Wisconsin state epidemiologist Jeff Davis said monkeypox virus had not yet been confirmed in the worker, but it was suspected and experts were testing tissue specimens. The worker is ill and has been isolated, state health officials said.

Monkeypox is typically transmitted from animal to animal, but in rare cases it can pass from human to human, Davis said. A monkeypox outbreak in the Congo in 1996 and 1997, for example, grew through person-to-person transmission, he said.

"In this case, there was no animal exposure," Davis said of the health care worker. "The only contact was with a human."

The announcement came a day after U.S. government moved aggressively to contain the first outbreak of monkeypox in the Western Hemisphere by prohibiting imports of African rodents, banning the sale of prairie dogs — believed to have spread the virus to humans — and recommending smallpox shots for people exposed to monkeypox. The government also expanded its search for infected prairie dogs to 15 states.

The smallpox vaccine can prevent monkeypox, an exotic African disease, up to two weeks after exposure to the virus but is most effective in the first four days.

"We're optimistic we can deliver the vaccine to these people in time to do good," said Dr. David Fleming, the Center for Disease Control and Prevention's deputy director for Public Health and Science.

As of Wednesday, health officials had confirmed a total of nine human cases of the disease — four in Wisconsin, four in Indiana and one in Illinois. Fifty-four possible cases had been reported — 25 in Indiana, 17 in Wisconsin, 11 in Illinois and one in New Jersey, CDC spokesman Tom Skinner said. No one in the United States has died of the disease.

Fleming said he is confident the outbreak will be controlled.

"Monkeypox is a disease that is potentially transmissible from person to person but at a fairly low level," he said. "I don't anticipate the same kind of problem that we anticipate from SARS."

The smallpox vaccine is 85 percent effective against monkeypox, Fleming said. The vaccine is widely available because states stocked up on it out of fear of bioterrorism. More than 37,000 health workers in the United States have been vaccinated.

"State health departments have been actively involved in planning and preparing for the possibility of a bioterrorist event," Health and Human Services Secretary Tommy Thompson said. "We are now seeing that this level of preparation can also assist in unexpected, natural outbreaks."

The CDC said health care workers, veterinarians and family members who have cared for or had close contact with infected people or animals should get vaccinations. The agency also warned veterinarians and doctors to be on the lookout for the symptoms, especially in owners of prairie dogs or exotic rodents from Africa.

CDC officials didn't know how many people would have to be vaccinated, but Fleming said he expected the number to be modest.

About 40 out of every million people given the smallpox vaccine for the first time will face a life-threatening injury, and one or two will die. Still, the CDC is recommending vaccinations even for pregnant women, children and people with eczema — for whom the vaccine is usually discouraged — who have been exposed to infected prairie dogs.

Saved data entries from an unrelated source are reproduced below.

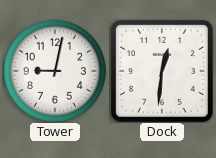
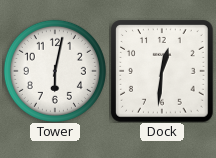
Tower: 9:02 -> 6:02
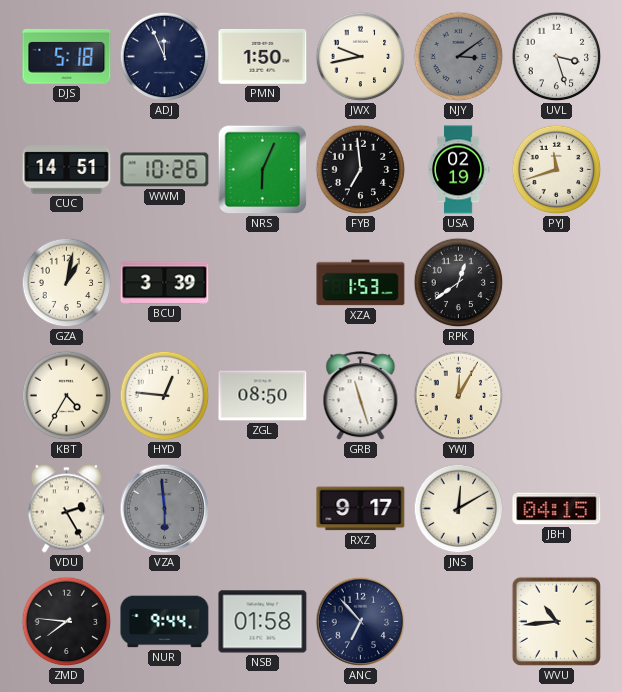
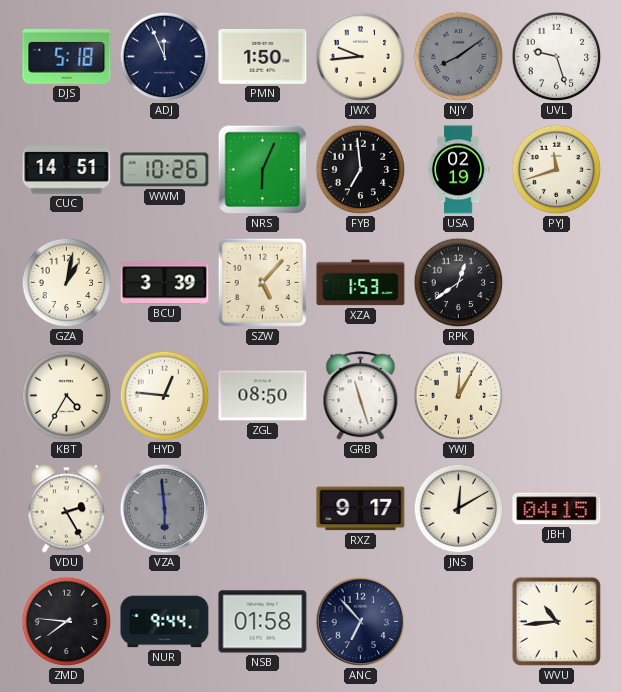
JWX: 9:43 -> 9:44
NJY: 3:09 -> 8:09
UVL: 3:27 -> 9:27
SZW: none -> 5:07
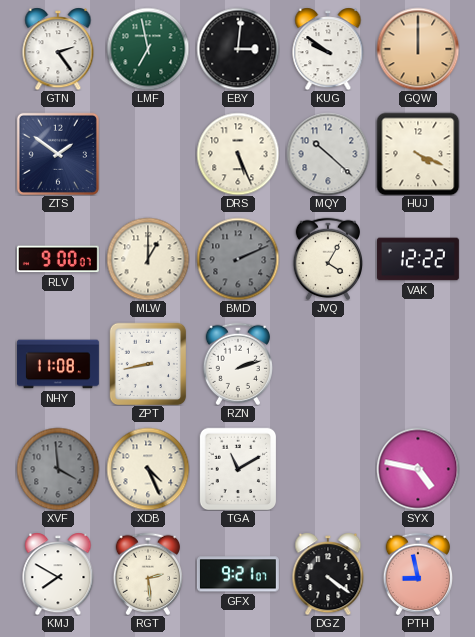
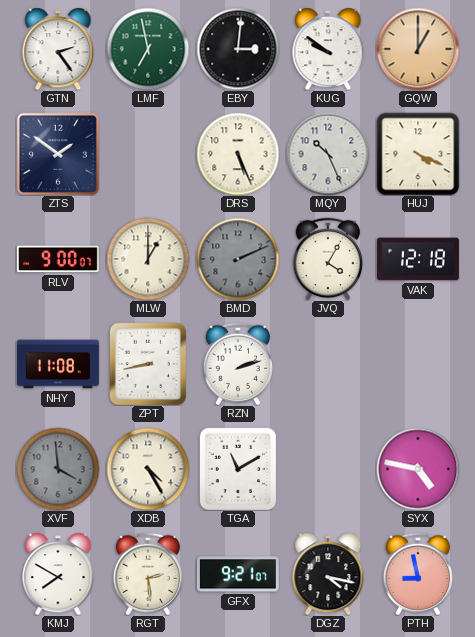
GQW: 12:00 -> 1:00
MQY: 10:22 -> 10:26
VAK: 12:22 -> 12:18
XDB: 4:26 -> 4:25
DGZ: 4:21 -> 4:17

"Because of the real risk here ... we're recommending a somewhat aggressive approach of who should get the vaccine," Fleming said.

Monkeypox-infected prairie dogs distributed from Phil's Pocket Pets of Villa Park, Ill., may have been sold to numerous buyers in 15 states since April 15, according to a Department of Agriculture emergency warning issued Wednesday.

Monkeypox, which produces pus-filled blisters, fever, rash, chills and aches, is a milder relative of smallpox. It has a mortality rate of 1 percent to 10 percent in Africa, but U.S. officials believe better nutrition and medical treatment here probably will prevent deaths.